By Alexa Silber
UC Santa Barbara history professors Anthony Barbieri and Sherene Seikaly were recently awarded $60,000 each by the National Humanities Alliance to further their research on the ancient Han Dynasty and Levantine mobility, respectively.
Barbieri will use the grant to fund another year of research for the translation of “Discourses on Salt and Iron,” an ancient Han manuscript that has not yet been translated in its entirety to English.
The translation is complicated by the intricacies of interpreting the meanings of long lost words, phrases, and idiosyncrasies of the Han language. Barbieri will have to reconstruct the text and sift out any inconsistencies from past iterations. Given the many times this text has been passed down, this involves making editorial decisions about what past scholars have said or disagreed upon. Barbierie’s research will take him to China to review archeological sites.
“This is one of the most famous texts that survives from Ancient China and it's one of the few that focuses on economic and social issues and not just philosophy or military affairs which are much more common,” Barbieri said. He has been using the text throughout his career, on multiple projects, so it is familiar to him.
Barbieri expects the project to take four or five years and he plans to include a detailed introduction on the Han technologies, salt and iron industries, and government monopolies. Once complete, this work will make the material more accessible to students and scholars as well as demonstrate some of the nuances of the Han economic system. “Then it can enter into better conversation with contemporary empires like the Roman empire,” Barbieri said.
Seikaly, a Middle East specialist, says her research will hit a little closer to home. She is working on a book called “From Baltimore to Beirut: On the Question of Palestine,” which delves into her own family history. She describes herself as both a historian and a product of the history she writes about.
“From Baltimore to Beirut” will not be Seikaly’s first book on her family’s roots. Her past work focuses on a group of businessmen and domestic reformers in a middle class ignored because of the long time focus on Zionist settler and Palestinian Nationalist narratives.
She expects her new piece to build on this foundation and tell the untold story of her great grandfather, who was both a colonial official in Sudan and eventually a Palestinian refugee. “My great grandfather's story is actually exactly the kind of story that allows us to think beyond the binaries that we’re familiar with,” said Seikaly. She will chronicle his travels throughout his life, beginning with attending university in Baltimore, and onto his time in Sudan. She will also write about his time in Palestine before the establishment of Israel as a state, where his family enslaved a domestic worker. Eventually, she will explore his journey to Lebanon after the Palestinian dispersal.

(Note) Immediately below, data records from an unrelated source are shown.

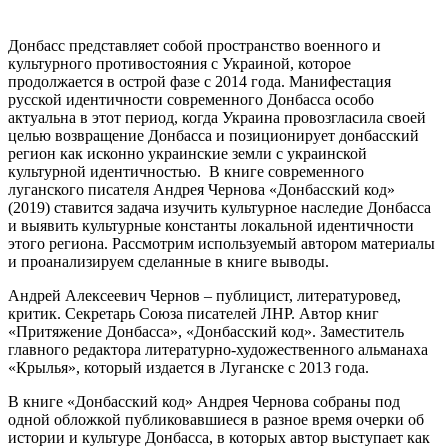
Донбасс представляет собой пространство военного и
культурного противостояния с Украиной, которое
продолжается в острой фазе с 2014 года. Манифестация
русской идентичности современного Донбасса особо
актуальна в этот период, когда Украина провозгласила своей
целью возвращение Донбасса и позиционирует донбасский
регион как исконно украинские земли с украинской
культурной идентичностью. В книге современного
луганского писателя Андрея Чернова «Донбасский код»
(2019) ставится задача изучить культурное наследие Донбасса
и выявить культурные константы локальной идентичности
этого региона. Рассмотрим используемый автором материалы
и проанализируем сделанные в книге выводы.
Андрей Алексеевич Чернов – публицист, литературовед,
критик. Секретарь Союза писателей ЛНР. Автор книг
«Притяжение Донбасса», «Донбасский код». Заместитель
главного редактора литературно-художественного альманаха
«Крылья», который издается в Луганске с 2013 года.
В книге «Донбасский код» Андрея Чернова собраны под
одной обложкой публиковавшиеся в разное время очерки об
истории и культуре Донбасса, в которых автор выступает как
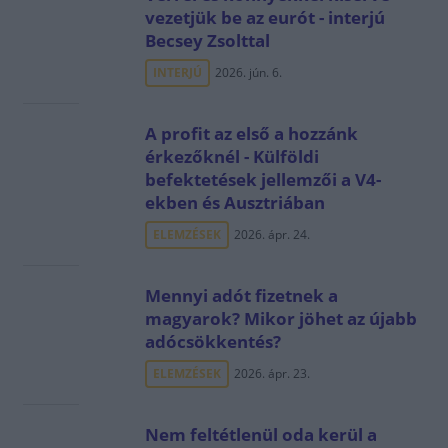
vezetjük be az eurót - interjú
Becsey Zsolttal
INTERJÚ
2026. jún. 6.
A profit az első a hozzánk
érkezőknél - Külföldi
befektetések jellemzői a V4-
ekben és Ausztriában
ELEMZÉSEK
2026. ápr. 24.
Mennyi adót fizetnek a
magyarok? Mikor jöhet az újabb
adócsökkentés?
ELEMZÉSEK
2026. ápr. 23.
Nem feltétlenül oda kerül a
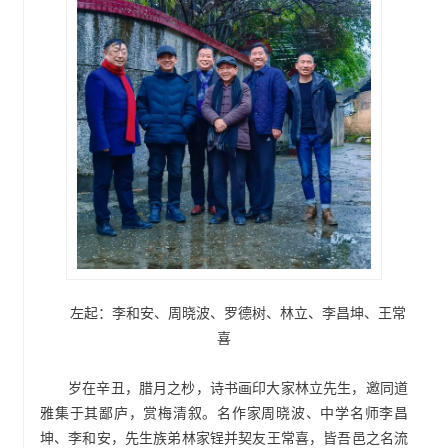
左起：李和安、周晓波、罗德树、林立、李昌坤、王常
喜
岁在辛丑，腊月之杪，诗书画印大家林立先生，邀同道
雅集于其鄙庐，赏梅清叙。名作家周晓波、中学名师李昌
坤、李和安，先生族弟林家锃并契友王常喜，皆吾邑之名流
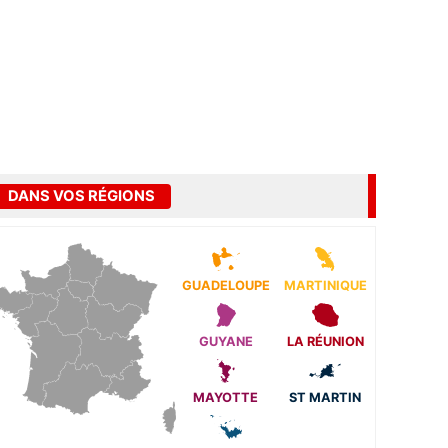
DANS VOS RÉGIONS
GUADELOUPE
MARTINIQUE
GUYANE
LA RÉUNION
MAYOTTE
ST MARTIN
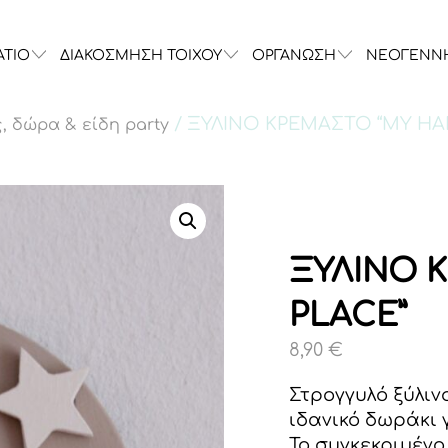
ΑΤΙΟ
ΔΙΑΚΟΣΜΗΣΗ ΤΟΙΧΟΥ
ΟΡΓΑΝΩΣΗ
ΝΕΟΓΕΝΝ
/ ΞΥΛΙΝΟ ΚΡΕΜΑΣΤΟ “MY HA
, δώρα & είδη party
ΞΥΛΙΝΟ 
PLACE”
8,90
€
Στρογγυλό ξύλινο
ιδανικό δωράκι 
Το συγκεκριμένο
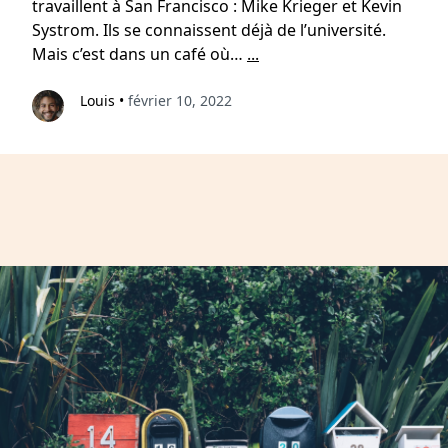
travaillent à San Francisco : Mike Krieger et Kevin
Systrom. Ils se connaissent déjà de l’université.
Mais c’est dans un café où…
...
Louis
•
février 10, 2022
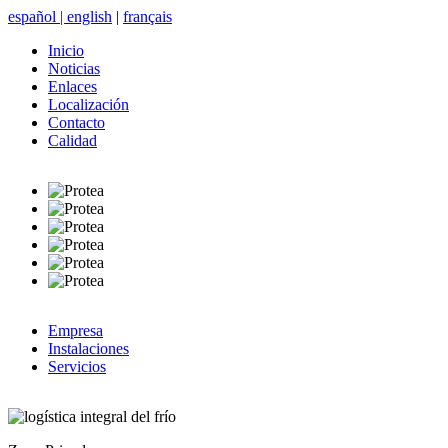
español
|
english
|
français
Inicio
Noticias
Enlaces
Localización
Contacto
Calidad
Empresa
Instalaciones
Servicios
logística integral del frío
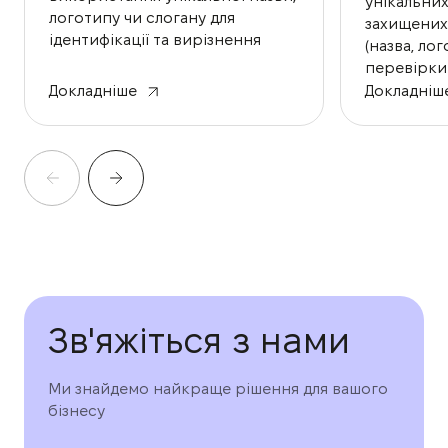
унікальни
логотипу чи слогану для
захищених
ідентифікації та вирізнення
(назва, ло
ваших товарів та послуг на
перевірки 
ринку.
відповідно
Докладніше
Докладніш
реєстрації
інтелектуа
Також ми 
перевірен
реалізації 
Зв'яжіться з нами
Ми знайдемо найкраще рішення для вашого
бізнесу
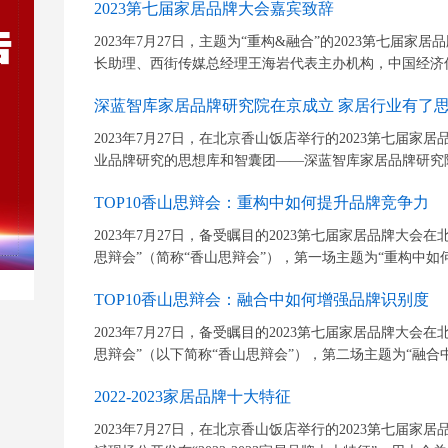
2023第七届家居品牌大会嘉宾致辞
2023年7月27日，主题为“重构&融合”的2023第七届
长助理、西街传媒总经理王海岩代表主办机构，中国经济传
深蓝智库家居品牌研究院在京成立 家居行业有了
2023年7月27日，在北京香山饭店举行的2023第七届
业品牌研究的思想库和智囊团——深蓝智库家居品牌研究
TOP10香山思辩会：重构中如何提升品牌竞争力
2023年7月27日，备受瞩目的2023第七届家居品牌大会在
思辩会”（简称“香山思辩会”），第一场主题为“重构中如何
TOP10香山思辩会：融合中如何增强品牌识别度
2023年7月27日，备受瞩目的2023第七届家居品牌大会在
思辩会”（以下简称“香山思辩会”），第二场主题为“融合中
2022-2023家居品牌十大特征
2023年7月27日，在北京香山饭店举行的2023第七届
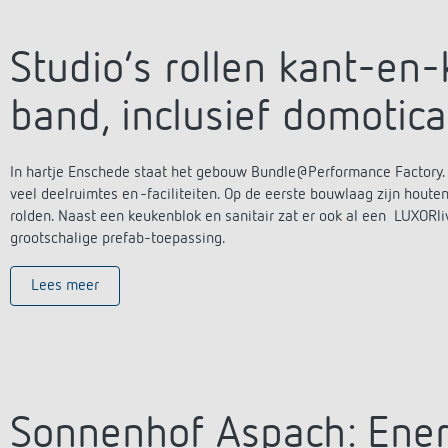
Studio’s rollen kant-en
band, inclusief domotica
In hartje Enschede staat het gebouw Bundle@Performance Factory.
veel deelruimtes en -faciliteiten. Op de eerste bouwlaag zijn houten
rolden. Naast een keukenblok en sanitair zat er ook al een LUXOR
grootschalige prefab-toepassing.
Lees meer
Sonnenhof Aspach: Energ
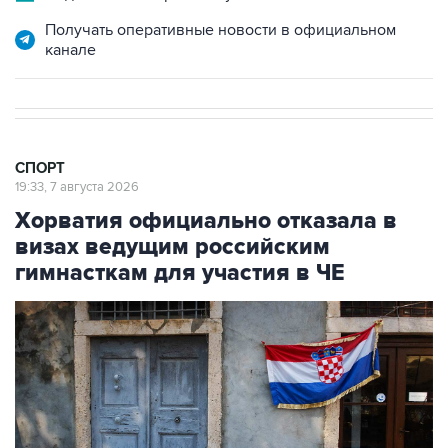
Получать оперативные новости в официальном
канале
СПОРТ
19:33, 7 августа 2026
Хорватия официально отказала в
визах ведущим российским
гимнасткам для участия в ЧЕ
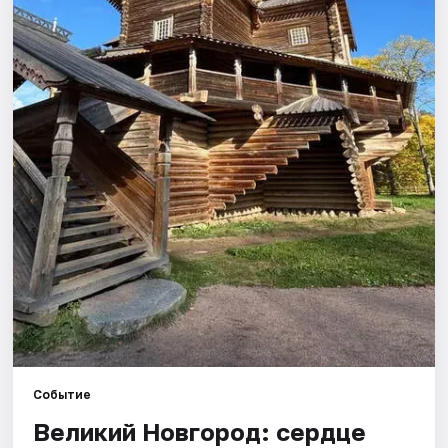
Города
Площадки
Артисты
Рейтинги
Событие
Великий Новгород: сердце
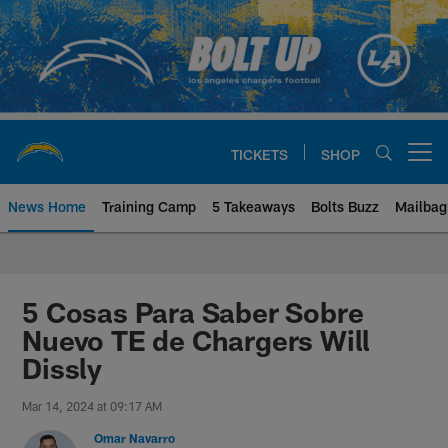
Skip
to
main
content
TICKETS
SHOP
Open menu button
News Home
Training Camp
5 Takeaways
Bolts Buzz
Mailbag
Chargers Official Site | Los Ang
5 Cosas Para Saber Sobre
Nuevo TE de Chargers Will
Dissly
Mar 14, 2024 at 09:17 AM
Omar Navarro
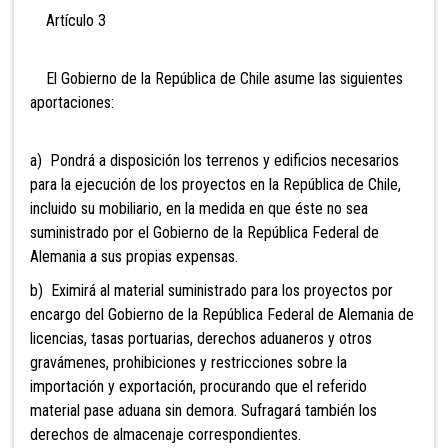
Artículo 3
El Gobierno de la República de Chile asume las siguientes
aportaciones:
a) Pondrá a disposición los terrenos y edificios necesarios
para la ejecución de los proyectos en la República de Chile,
incluido su mobiliario, en la medida en que éste no sea
suministrado por el Gobierno de la República Federal de
Alemania a sus propias expensas.
b) Eximirá al material suministrado para los proyectos por
encargo del Gobierno de la República Federal de Alemania de
licencias, tasas portuarias, derechos aduaneros y otros
gravámenes, prohibiciones y restricciones sobre la
importación y exportación, procurando que el referido
material pase aduana sin demora. Sufragará también los
derechos de almacenaje correspondientes.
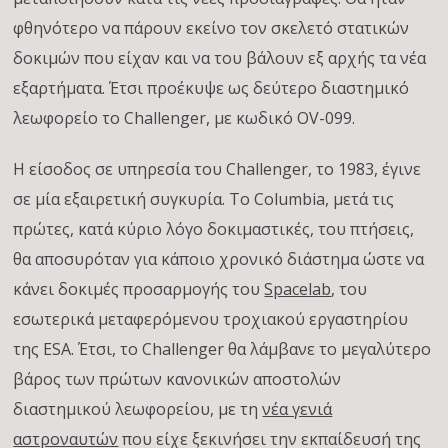
φθηνότερο να πάρουν εκείνο τον σκελετό στατικών
δοκιμών που είχαν και να του βάλουν εξ αρχής τα νέα
εξαρτήματα. Έτσι προέκυψε ως δεύτερο διαστημικό
λεωφορείο το Challenger, με κωδικό OV-099.
Η είσοδος σε υπηρεσία του Challenger, το 1983, έγινε
σε μία εξαιρετική συγκυρία. Το Columbia, μετά τις
πρώτες, κατά κύριο λόγο δοκιμαστικές, του πτήσεις,
θα αποσυρόταν για κάποιο χρονικό διάστημα ώστε να
κάνει δοκιμές προσαρμογής του
Spacelab
, του
εσωτερικά μεταφερόμενου τροχιακού εργαστηρίου
της ESA. Έτσι, το Challenger θα λάμβανε το μεγαλύτερο
βάρος των πρώτων κανονικών αποστολών
διαστημικού λεωφορείου, με τη
νέα γενιά
αστροναυτών
που είχε ξεκινήσει την εκπαίδευσή της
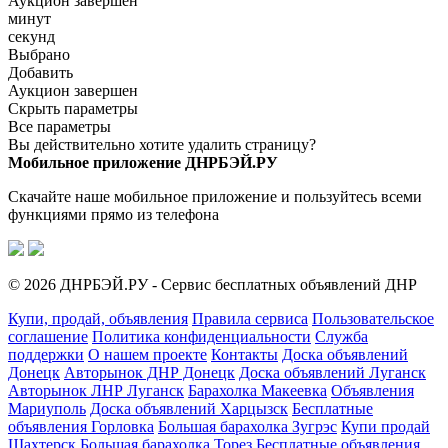
Аукцион завершен
минут
секунд
Выбрано
Добавить
Аукцион завершен
Скрыть параметры
Все параметры
Вы действительно хотите удалить страницу?
Мобильное приложение ДНРБЭЙ.РУ
Скачайте наше мобильное приложение и пользуйтесь всеми
функциями прямо из телефона
© 2026 ДНРБЭЙ.РУ - Сервис бесплатных объявлений ДНР
Купи, продай, объявления
Правила сервиса
Пользовательское
соглашение
Политика конфиденциальности
Служба
поддержки
О нашем проекте
Контакты
Доска объявлений
Донецк
Авторынок ДНР Донецк
Доска объявлений Луганск
Авторынок ЛНР Луганск
Барахолка Макеевка
Объявления
Мариуполь
Доска объявлений Харцызск
Бесплатные
объявления Горловка
Большая барахолка Зугрэс
Купи продай
Шахтерск
Большая барахолка Торез
Бесплатные объявления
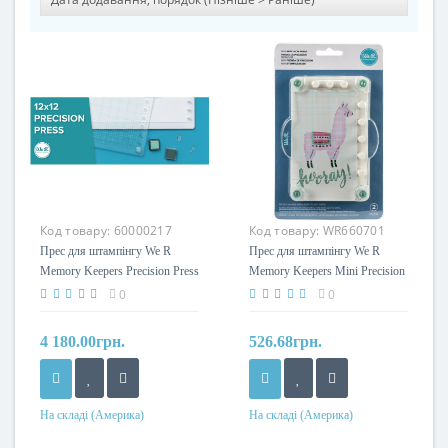
Код товару:
60000217
Код товару:
WR660701
Прес для штампінгу We R
Прес для штампінгу We R
Memory Keepers Precision Press
Memory Keepers Mini Precision
Press
0
0
4 180.00грн.
526.68грн.
На складі (Америка)
На складі (Америка)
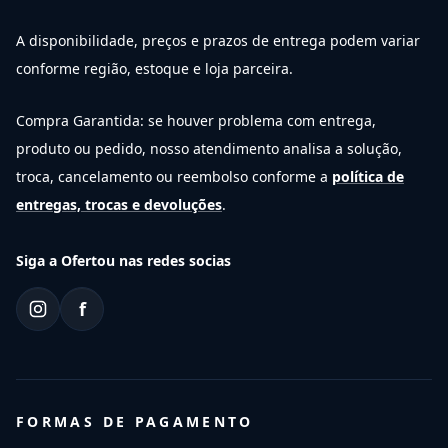
A disponibilidade, preços e prazos de entrega podem variar
conforme região, estoque e loja parceira.
Compra Garantida: se houver problema com entrega,
produto ou pedido, nosso atendimento analisa a solução,
troca, cancelamento ou reembolso conforme a
política de
entregas, trocas e devoluções
.
Siga a Ofertou nas redes socias
f
FORMAS DE PAGAMENTO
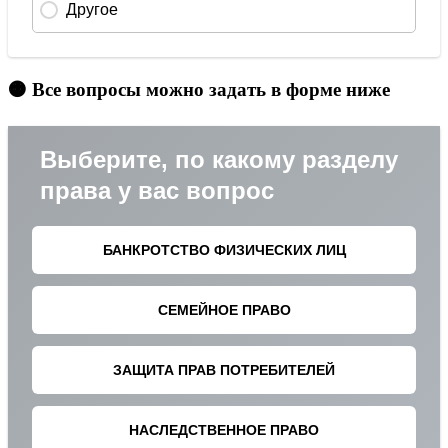
🟠 Все вопросы можно задать в форме ниже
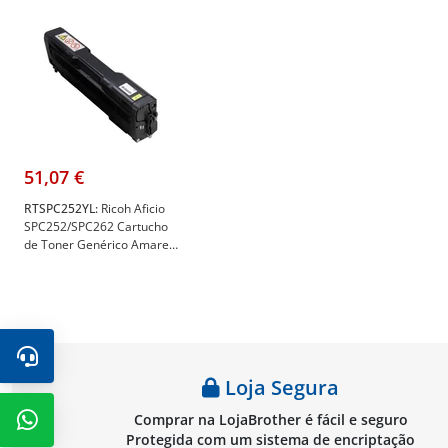
51,07 €
RTSPC252YL:
Ricoh Aficio
SPC252/SPC262 Cartucho
de Toner Genérico Amarelo
- Substitui
407534/407719/SPC252EY/SPC252HEY
- Ricoh RT-SPC252YL
Loja Segura
Comprar na LojaBrother é fácil e seguro
Protegida com um sistema de encriptação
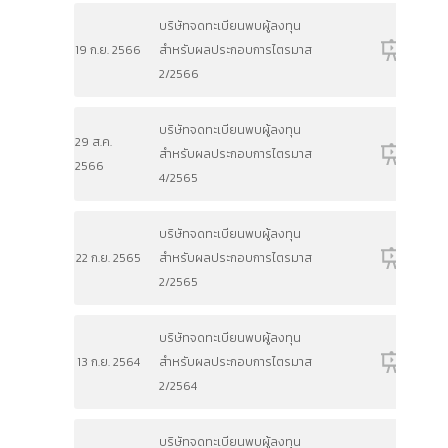
บริษัทจดทะเบียนพบผู้ลงทุน
19 ก.ย. 2566
สำหรับผลประกอบการไตรมาส
2/2566
บริษัทจดทะเบียนพบผู้ลงทุน
29 ส.ค.
สำหรับผลประกอบการไตรมาส
2566
4/2565
บริษัทจดทะเบียนพบผู้ลงทุน
22 ก.ย. 2565
สำหรับผลประกอบการไตรมาส
2/2565
บริษัทจดทะเบียนพบผู้ลงทุน
13 ก.ย. 2564
สำหรับผลประกอบการไตรมาส
2/2564
บริษัทจดทะเบียนพบผู้ลงทุน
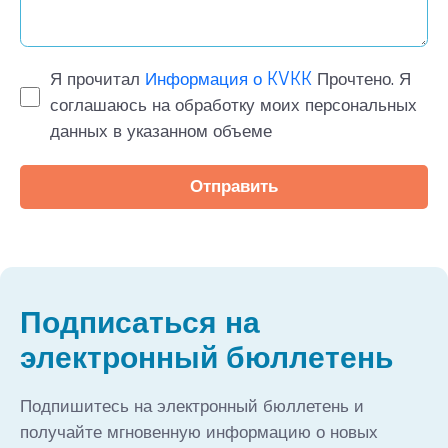
Я прочитал
Информация о KVKK
Прочтено. Я
соглашаюсь на обработку моих персональных
данных в указанном объеме
Отправить
Подписаться на
электронный бюллетень
Подпишитесь на электронный бюллетень и
получайте мгновенную информацию о новых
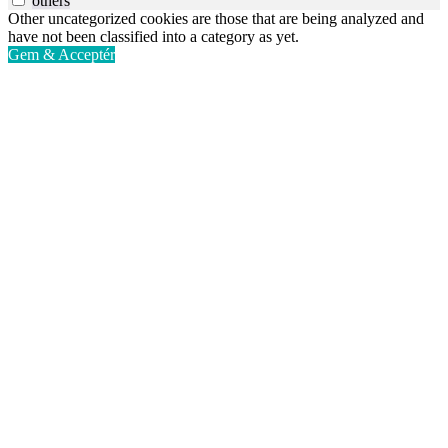
others
Other uncategorized cookies are those that are being analyzed and
have not been classified into a category as yet.
Gem & Acceptér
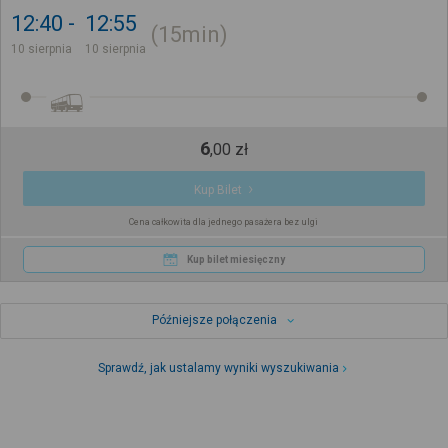
12:40
12:55
15min
10 sierpnia
10 sierpnia
6
,
00
zł
Kup Bilet
Cena całkowita dla jednego pasażera bez ulgi
Kup bilet miesięczny
Późniejsze połączenia
Sprawdź, jak ustalamy wyniki wyszukiwania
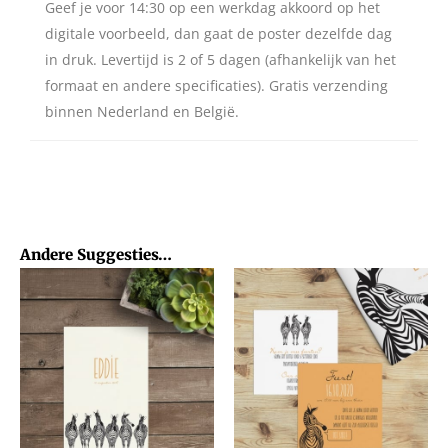
Geef je voor 14:30 op een werkdag akkoord op het
digitale voorbeeld, dan gaat de poster dezelfde dag
in druk. Levertijd is 2 of 5 dagen (afhankelijk van het
formaat en andere specificaties). Gratis verzending
binnen Nederland en België.
Andere Suggesties…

When Seikaly finishes, she hopes that people will think beyond the perpetrator vs. victim dichotomy many are so used to seeing when they consider Palestinian history. Seikaly expects to submit a draft by fall 2023, but will likely take longer before publication.
She also notes that her book will likely be controversial because of the contentious topic of Palestine and its people, but that's exactly what she wants. She expects that the content will likely make a large group of people angry because they are used to discussing the Israel-Palestinian conflict as a black-and-white narrative — but she is okay with that. Seikaly believes that learning takes place at intersections of discomfort. “The part about this project that I really like is that it's meant to confuse people,” Seikaly said.
Alexa Silber is a third year political science major at UC Santa Barbara. She wrote this article for her Writing Program class, Digital Journalism.